### TASK DIRECTIONS
Only the pictures stay out; please return all the entries below exactly as written.

(Dataset items)
════
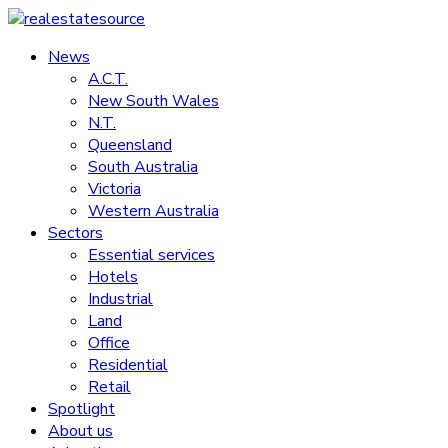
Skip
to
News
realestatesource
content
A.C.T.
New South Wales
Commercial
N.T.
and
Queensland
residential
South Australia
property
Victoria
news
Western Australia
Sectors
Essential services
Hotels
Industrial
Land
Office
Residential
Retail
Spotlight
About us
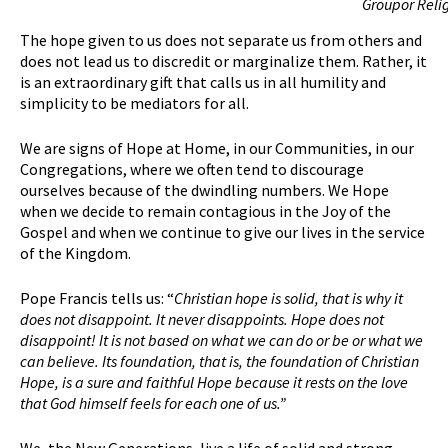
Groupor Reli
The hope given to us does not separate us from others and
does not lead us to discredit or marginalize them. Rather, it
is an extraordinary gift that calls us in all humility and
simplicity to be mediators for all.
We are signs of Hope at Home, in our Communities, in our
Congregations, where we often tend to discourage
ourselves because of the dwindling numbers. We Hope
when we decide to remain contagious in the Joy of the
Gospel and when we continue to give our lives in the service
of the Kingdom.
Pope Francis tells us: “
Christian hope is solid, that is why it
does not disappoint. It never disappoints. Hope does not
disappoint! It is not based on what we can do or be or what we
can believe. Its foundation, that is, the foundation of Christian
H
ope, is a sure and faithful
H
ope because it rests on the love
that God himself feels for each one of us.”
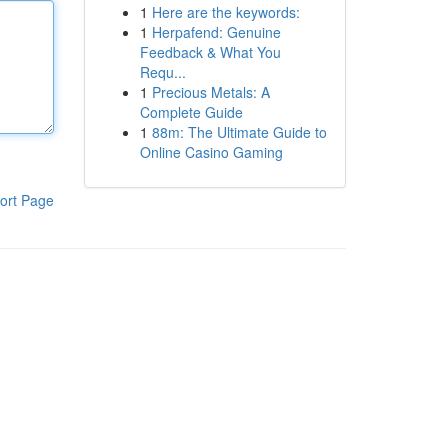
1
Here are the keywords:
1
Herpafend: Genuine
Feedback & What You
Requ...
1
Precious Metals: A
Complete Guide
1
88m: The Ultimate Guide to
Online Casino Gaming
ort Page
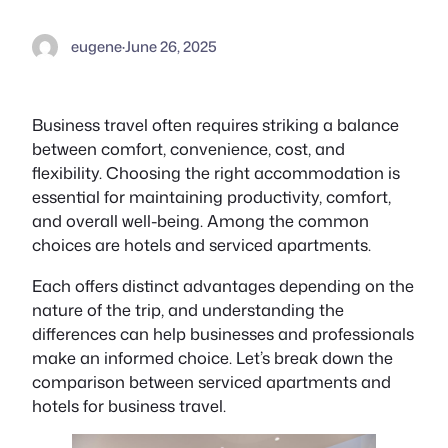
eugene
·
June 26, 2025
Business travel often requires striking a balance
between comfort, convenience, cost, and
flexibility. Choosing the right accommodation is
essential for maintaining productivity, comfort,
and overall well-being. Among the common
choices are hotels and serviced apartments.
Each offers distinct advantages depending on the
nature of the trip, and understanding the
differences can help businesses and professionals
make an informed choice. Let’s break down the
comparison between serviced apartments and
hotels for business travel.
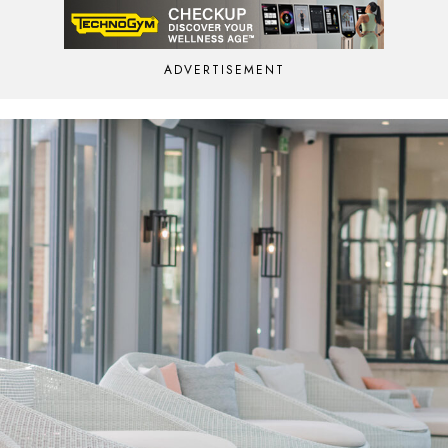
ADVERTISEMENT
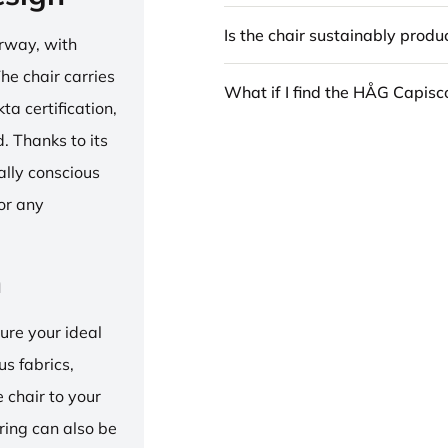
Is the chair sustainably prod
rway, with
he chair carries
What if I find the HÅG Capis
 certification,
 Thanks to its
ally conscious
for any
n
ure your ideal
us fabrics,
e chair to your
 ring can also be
════
### RESPONSE TO THE TASK
Skip
to
News
realestatesource
content
A.C.T.
New South Wales
Commercial
N.T.
and
Queensland
residential
South Australia
property
Victoria
news
Western Australia
Sectors
Essential services
Hotels
Industrial
Land
Office
Residential
Retail
Spotlight
About us
Groupor Reli
The hope given to us does not separate us from others and
does not lead us to discredit or marginalize them. Rather, it
is an extraordinary gift that calls us in all humility and
simplicity to be mediators for all.
We are signs of Hope at Home, in our Communities, in our
Congregations, where we often tend to discourage
ourselves because of the dwindling numbers. We Hope
when we decide to remain contagious in the Joy of the
Gospel and when we continue to give our lives in the service
of the Kingdom.
Pope Francis tells us: “
Christian hope is solid, that is why it
does not disappoint. It never disappoints. Hope does not
disappoint! It is not based on what we can do or be or what we
can believe. Its foundation, that is, the foundation of Christian
H
ope, is a sure and faithful
H
ope because it rests on the love
that God himself feels for each one of us.”
1
Here are the keywords:
1
Herpafend: Genuine
Feedback & What You
Requ...
1
Precious Metals: A
Complete Guide
1
88m: The Ultimate Guide to
Online Casino Gaming
ort Page
eugene
·
June 26, 2025
Business travel often requires striking a balance
between comfort, convenience, cost, and
flexibility. Choosing the right accommodation is
essential for maintaining productivity, comfort,
and overall well-being. Among the common
choices are hotels and serviced apartments.
Each offers distinct advantages depending on the
nature of the trip, and understanding the
differences can help businesses and professionals
make an informed choice. Let’s break down the
comparison between serviced apartments and
hotels for business travel.
ADVERTISEMENT
Is the chair sustainably prod
rway, with
he chair carries
What if I find the HÅG Capis
 certification,
 Thanks to its
ally conscious
for any
n
ure your ideal
us fabrics,
e chair to your
 ring can also be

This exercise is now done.